Help to find the values of a quartic equation with i (imaginary)?
The equation is this: x^4 - ax^3 + bx^2 - cx + d = 0
I've already found the four roots (I was given two and simply found their conjugates).
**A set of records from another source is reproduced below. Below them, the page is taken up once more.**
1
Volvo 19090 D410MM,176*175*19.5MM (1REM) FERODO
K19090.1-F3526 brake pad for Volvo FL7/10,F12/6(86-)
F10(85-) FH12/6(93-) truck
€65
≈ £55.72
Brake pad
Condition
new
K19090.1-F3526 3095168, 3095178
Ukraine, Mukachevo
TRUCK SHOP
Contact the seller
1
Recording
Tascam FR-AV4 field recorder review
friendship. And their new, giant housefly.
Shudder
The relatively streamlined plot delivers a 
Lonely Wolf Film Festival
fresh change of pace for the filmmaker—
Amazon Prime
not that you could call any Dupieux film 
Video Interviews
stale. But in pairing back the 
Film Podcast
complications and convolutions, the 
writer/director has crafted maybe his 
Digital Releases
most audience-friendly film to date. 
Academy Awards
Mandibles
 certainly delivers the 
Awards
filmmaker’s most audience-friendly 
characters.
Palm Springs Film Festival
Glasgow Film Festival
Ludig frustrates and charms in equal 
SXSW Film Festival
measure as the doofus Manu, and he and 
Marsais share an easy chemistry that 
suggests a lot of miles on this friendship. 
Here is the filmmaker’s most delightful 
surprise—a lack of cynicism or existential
They are: 3i, -3i, 3 + i, and 3 - i.
I have to find the values of a and d (from the equation). I'm not sure how to go about this / find them. Help?
- Φ² = Φ+1Lv 71 month ago
(x-α)(x-β)(x-γ)(x-δ) = x⁴ - (α+β+γ+δ)x³ + (αβ+γδ+αγ+βδ+αδ+βγ)x² - (αβγ+αβδ+αγδ+βγδ)x + αβγδ
So a = 3i + -3i + (3 + i) + (3 - i) = 6
and d = (3i)(-3i)(3 + i)(3 - i) = 90
- llafferLv 71 month ago
If you know the roots, you can subtract them all from x, multiply the differences, set it equal to zero, and expand the left side to get your original polynomial:
roots are: ±3i and 3 ± i:
(x - 3i)(x + 3i)[x - (3 + i)][x - (3 - i)] = 0
(x - 3i)(x + 3i)(x - 3 - i)(x - 3 + i) = 0
Multiply the conjugate pairs:
(x² + 3xi - 3xi - 9i²)(x² - 3x + xi - 3x + 9 - 3i - xi + 3i - i²) = 0
Simplify. If you did it correctly all of the "i" terms should cancel out:
(x² - 9i²)(x² - 3x - 3x + 9 - i²) = 0
(x² - 9i²)(x² - 6x + 9 - i²) = 0
i² = -1, so:
(x² + 9)(x² - 6x + 9 + 1) = 0
(x² + 9)(x² - 6x + 10) = 0
Now multiply this and simplify:
x⁴ - 6x³ + 10x² + 9x² - 54x + 90 = 0
x⁴ - 6x³ + 19x² - 54x + 90 = 0
a = 6, b = 19, c = 54, d = 90
- nbsaleLv 61 month ago
Just multiply them out
(x-3i)(x+3i) = x^2 + 9 = A
(x - (3+i))(x - (3-i)) = x^2 -(3+i+3-i)x + (9+1))
= x^2 - 6x + 10 = B
Now just multiply A and B and you'll have the quartic.